From the records, return each line that has the word "rule" in it.

§ **Data excerpts**
● ● ● ●
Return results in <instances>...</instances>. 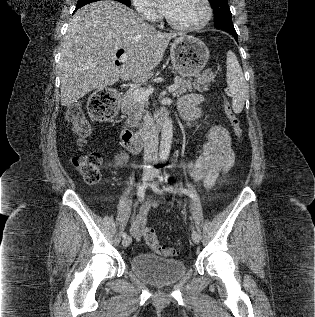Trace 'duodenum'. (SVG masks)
<instances>
[{
  "label": "duodenum",
  "instance_id": "duodenum-1",
  "mask_svg": "<svg viewBox=\"0 0 315 317\" xmlns=\"http://www.w3.org/2000/svg\"><path fill=\"white\" fill-rule=\"evenodd\" d=\"M123 103H127V99L123 98ZM169 118V112L166 110H162L159 113L157 124L158 126H162L164 122ZM121 142L123 147L131 152V153H137L139 152L143 147L144 142V134L140 131H133L131 129H125L121 133Z\"/></svg>",
  "mask_w": 315,
  "mask_h": 317
}]
</instances>
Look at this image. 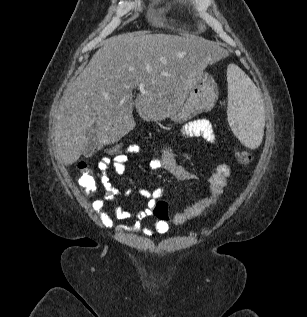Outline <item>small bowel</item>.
I'll return each mask as SVG.
<instances>
[{
	"instance_id": "obj_1",
	"label": "small bowel",
	"mask_w": 307,
	"mask_h": 317,
	"mask_svg": "<svg viewBox=\"0 0 307 317\" xmlns=\"http://www.w3.org/2000/svg\"><path fill=\"white\" fill-rule=\"evenodd\" d=\"M180 135L185 138L202 137L211 143L215 142L216 140L213 126L211 122L205 118L193 120L184 125L180 131ZM140 150V146L134 144L131 146L130 153L138 154ZM127 161V157L112 159L108 156H105L98 164L100 181L105 192L103 197L94 200L91 206L106 228L113 227V219L110 213L106 210V203L116 201L117 197L120 195L130 194V190L119 191L111 184L109 179V170L110 168H113L117 173L123 174L126 171ZM149 167L151 170L164 169L172 176L182 181H193L200 179L198 175L191 173L176 162L171 149V144H167L162 148H156L154 150V156L149 162ZM230 174L231 167L228 164H219L215 171L204 178L207 183V193L196 203L187 207L184 211L175 213L172 218L173 223L180 225L184 224L188 220L203 216L218 201L225 186L227 185ZM163 193L164 189L162 187H158L153 190L141 188L139 190V194L147 199L146 208L136 213H131L121 210L117 207L115 209L114 215L118 220L135 219V222L133 223V230L139 231L141 229L140 222L152 216L156 200L160 198ZM118 228L123 227L119 226ZM154 228L158 233L164 234L168 231L169 227L166 222L158 221L155 223ZM142 232L145 235L150 236L153 233V228L149 226L143 227Z\"/></svg>"
}]
</instances>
● ● ● ●
§ **SOLUTION TO THE PROBLEM**
  "mask_svg": "<svg viewBox=\"0 0 315 317\" xmlns=\"http://www.w3.org/2000/svg\"><path fill=\"white\" fill-rule=\"evenodd\" d=\"M123 103H127V99L123 98ZM169 118V112L166 110H162L159 113L157 124L158 126H162L164 122ZM121 142L123 147L131 152V153H137L139 152L143 147L144 142V134L140 131H133L131 129H125L121 133Z\"/></svg>",
	"mask_svg": "<svg viewBox=\"0 0 307 317\" xmlns=\"http://www.w3.org/2000/svg\"><path fill=\"white\" fill-rule=\"evenodd\" d=\"M180 135L185 138L202 137L211 143L215 142L216 140L213 126L211 122L205 118L193 120L184 125L180 131ZM140 150V146L134 144L131 146L130 153L138 154ZM127 161V157L112 159L108 156H105L98 164L100 181L105 192L103 197L94 200L91 206L106 228L113 227V219L110 213L106 210V203L116 201L117 197L120 195L130 194V190L119 191L111 184L109 179V170L110 168H113L117 173L123 174L126 171ZM149 167L151 170L164 169L172 176L182 181H193L200 179L198 175L191 173L176 162L171 149V144H167L162 148H156L154 150V156L149 162ZM230 174L231 167L228 164H219L215 171L204 178L207 183V193L196 203L187 207L184 211L175 213L172 218L173 223L180 225L184 224L188 220L203 216L218 201L225 186L227 185ZM163 193L164 189L162 187H158L153 190L141 188L139 190V194L147 199L146 208L136 213H131L121 210L117 207L115 209L114 215L118 220L135 219V222L133 223V230L139 231L141 229L140 222L152 216L156 200L160 198ZM118 228L123 227L119 226ZM154 228L158 233L164 234L168 231L169 227L166 222L158 221L155 223ZM142 232L145 235L150 236L153 233V228L149 226L143 227Z\"/></svg>"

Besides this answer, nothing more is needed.